About this task –
Set down a word-for-word copy of the data below, limited to the lines from the first through the line with "Gare de Milan-Centrale".

Listed entries –
• • •
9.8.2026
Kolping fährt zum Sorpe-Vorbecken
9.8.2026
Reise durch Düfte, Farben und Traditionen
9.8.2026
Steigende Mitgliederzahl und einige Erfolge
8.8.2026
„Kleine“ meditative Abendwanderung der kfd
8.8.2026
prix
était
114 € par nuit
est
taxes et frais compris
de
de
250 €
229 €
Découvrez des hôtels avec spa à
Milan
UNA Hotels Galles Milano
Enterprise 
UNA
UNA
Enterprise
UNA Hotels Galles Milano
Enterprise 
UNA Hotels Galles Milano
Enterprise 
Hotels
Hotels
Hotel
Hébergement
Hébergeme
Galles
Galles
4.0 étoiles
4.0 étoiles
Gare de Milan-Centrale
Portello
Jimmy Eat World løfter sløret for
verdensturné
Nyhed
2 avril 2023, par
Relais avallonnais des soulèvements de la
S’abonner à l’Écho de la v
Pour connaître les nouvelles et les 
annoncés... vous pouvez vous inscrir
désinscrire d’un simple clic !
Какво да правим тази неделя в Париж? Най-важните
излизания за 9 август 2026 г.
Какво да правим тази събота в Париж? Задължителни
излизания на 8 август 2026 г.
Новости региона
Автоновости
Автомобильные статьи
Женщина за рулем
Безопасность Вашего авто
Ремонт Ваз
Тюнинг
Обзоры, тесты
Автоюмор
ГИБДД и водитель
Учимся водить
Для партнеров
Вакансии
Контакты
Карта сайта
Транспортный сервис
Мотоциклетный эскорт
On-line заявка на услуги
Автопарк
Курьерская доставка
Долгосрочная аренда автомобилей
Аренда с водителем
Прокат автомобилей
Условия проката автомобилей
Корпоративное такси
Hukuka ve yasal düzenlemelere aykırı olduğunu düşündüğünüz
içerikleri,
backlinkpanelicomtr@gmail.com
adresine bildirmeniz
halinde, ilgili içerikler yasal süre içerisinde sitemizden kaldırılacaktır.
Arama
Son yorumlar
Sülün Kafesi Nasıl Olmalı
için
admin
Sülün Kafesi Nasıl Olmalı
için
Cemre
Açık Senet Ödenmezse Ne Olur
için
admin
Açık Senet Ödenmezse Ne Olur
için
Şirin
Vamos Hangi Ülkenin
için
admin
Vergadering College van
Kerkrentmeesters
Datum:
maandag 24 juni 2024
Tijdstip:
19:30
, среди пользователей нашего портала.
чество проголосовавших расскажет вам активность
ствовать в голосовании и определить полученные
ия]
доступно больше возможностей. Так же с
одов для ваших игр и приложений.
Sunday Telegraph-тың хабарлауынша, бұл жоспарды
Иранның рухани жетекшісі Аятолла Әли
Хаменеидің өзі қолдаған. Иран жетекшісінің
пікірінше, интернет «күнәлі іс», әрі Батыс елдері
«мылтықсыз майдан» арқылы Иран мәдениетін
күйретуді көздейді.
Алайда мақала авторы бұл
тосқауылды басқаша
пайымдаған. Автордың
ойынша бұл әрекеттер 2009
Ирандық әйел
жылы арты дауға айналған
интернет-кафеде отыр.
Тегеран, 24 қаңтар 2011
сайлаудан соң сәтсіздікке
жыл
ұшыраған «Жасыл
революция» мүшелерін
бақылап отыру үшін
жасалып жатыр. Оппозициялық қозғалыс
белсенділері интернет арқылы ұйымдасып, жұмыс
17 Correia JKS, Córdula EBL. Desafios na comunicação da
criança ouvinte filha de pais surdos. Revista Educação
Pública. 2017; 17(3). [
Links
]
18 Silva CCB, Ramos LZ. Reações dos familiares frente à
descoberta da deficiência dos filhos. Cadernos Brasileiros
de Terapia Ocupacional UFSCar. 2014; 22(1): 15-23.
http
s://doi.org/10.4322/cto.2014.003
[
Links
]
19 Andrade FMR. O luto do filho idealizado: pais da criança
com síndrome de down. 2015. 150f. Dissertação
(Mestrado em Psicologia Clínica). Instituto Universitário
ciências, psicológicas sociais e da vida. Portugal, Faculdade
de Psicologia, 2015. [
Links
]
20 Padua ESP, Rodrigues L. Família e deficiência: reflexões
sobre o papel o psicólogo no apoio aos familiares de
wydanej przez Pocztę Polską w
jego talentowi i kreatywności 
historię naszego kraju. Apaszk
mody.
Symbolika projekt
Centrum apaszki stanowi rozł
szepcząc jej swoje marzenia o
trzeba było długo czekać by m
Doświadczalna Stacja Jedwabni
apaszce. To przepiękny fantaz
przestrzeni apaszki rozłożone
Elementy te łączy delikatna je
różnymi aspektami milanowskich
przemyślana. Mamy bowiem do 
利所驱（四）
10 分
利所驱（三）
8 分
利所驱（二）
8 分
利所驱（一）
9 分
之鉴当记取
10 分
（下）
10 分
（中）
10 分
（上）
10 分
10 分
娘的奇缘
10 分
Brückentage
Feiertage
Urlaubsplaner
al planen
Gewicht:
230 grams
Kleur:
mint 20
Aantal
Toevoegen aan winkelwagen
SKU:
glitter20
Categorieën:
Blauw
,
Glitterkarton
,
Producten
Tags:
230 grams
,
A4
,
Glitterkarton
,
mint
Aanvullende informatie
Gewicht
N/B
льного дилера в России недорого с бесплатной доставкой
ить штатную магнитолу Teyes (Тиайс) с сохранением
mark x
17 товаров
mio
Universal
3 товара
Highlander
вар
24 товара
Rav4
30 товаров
• • •
Solution for this exercise –
9.8.2026
Kolping fährt zum Sorpe-Vorbecken
9.8.2026
Reise durch Düfte, Farben und Traditionen
9.8.2026
Steigende Mitgliederzahl und einige Erfolge
8.8.2026
„Kleine“ meditative Abendwanderung der kfd
8.8.2026
prix
était
114 € par nuit
est
taxes et frais compris
de
de
250 €
229 €
Découvrez des hôtels avec spa à
Milan
UNA Hotels Galles Milano
Enterprise 
UNA
UNA
Enterprise
UNA Hotels Galles Milano
Enterprise 
UNA Hotels Galles Milano
Enterprise 
Hotels
Hotels
Hotel
Hébergement
Hébergeme
Galles
Galles
4.0 étoiles
4.0 étoiles
Gare de Milan-Centrale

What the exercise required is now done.